**TASK REQUIREMENTS:**
Every record that follows should be copied exactly. No picture belongs in the copy.

**RECORDS FOR THE TASK:**
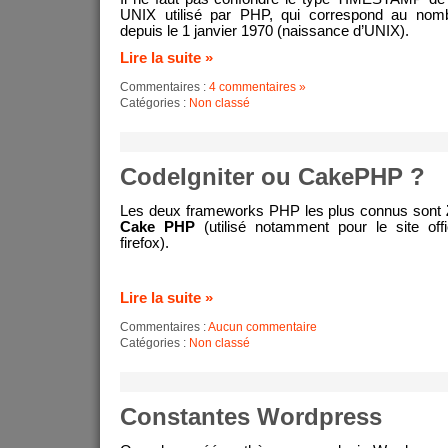
UNIX utilisé par PHP, qui correspond au nom
depuis le 1 janvier 1970 (naissance d’UNIX).
Lire la suite »
Commentaires :
4 commentaires »
Catégories :
Non classé
CodeIgniter ou CakePHP ?
Les deux frameworks PHP les plus connus sont
Cake PHP
(utilisé notamment pour le site off
firefox).
Lire la suite »
Commentaires :
Aucun commentaire
Catégories :
Non classé
Constantes Wordpress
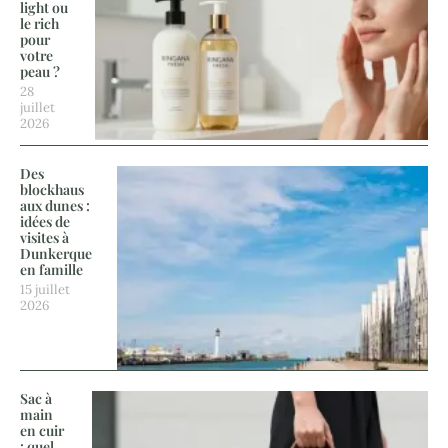
light ou
le rich
pour
votre
peau ?
28
juillet
2026
Des
blockhaus
aux dunes :
idées de
visites à
Dunkerque
en famille
15 juillet
2026
Sac à
main
en cuir
: quel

**TASK ANSWER:**
UNIX utilisé par PHP, qui correspond au nom
depuis le 1 janvier 1970 (naissance d’UNIX).
Lire la suite »
Commentaires :
4 commentaires »
Catégories :
Non classé
CodeIgniter ou CakePHP ?
Les deux frameworks PHP les plus connus sont
Cake PHP
(utilisé notamment pour le site off
firefox).
Lire la suite »
Commentaires :
Aucun commentaire
Catégories :
Non classé
Constantes Wordpress
light ou
le rich
pour
votre
peau ?
28
juillet
2026
Des
blockhaus
aux dunes :
idées de
visites à
Dunkerque
en famille
15 juillet
2026
Sac à
main
en cuir
: quel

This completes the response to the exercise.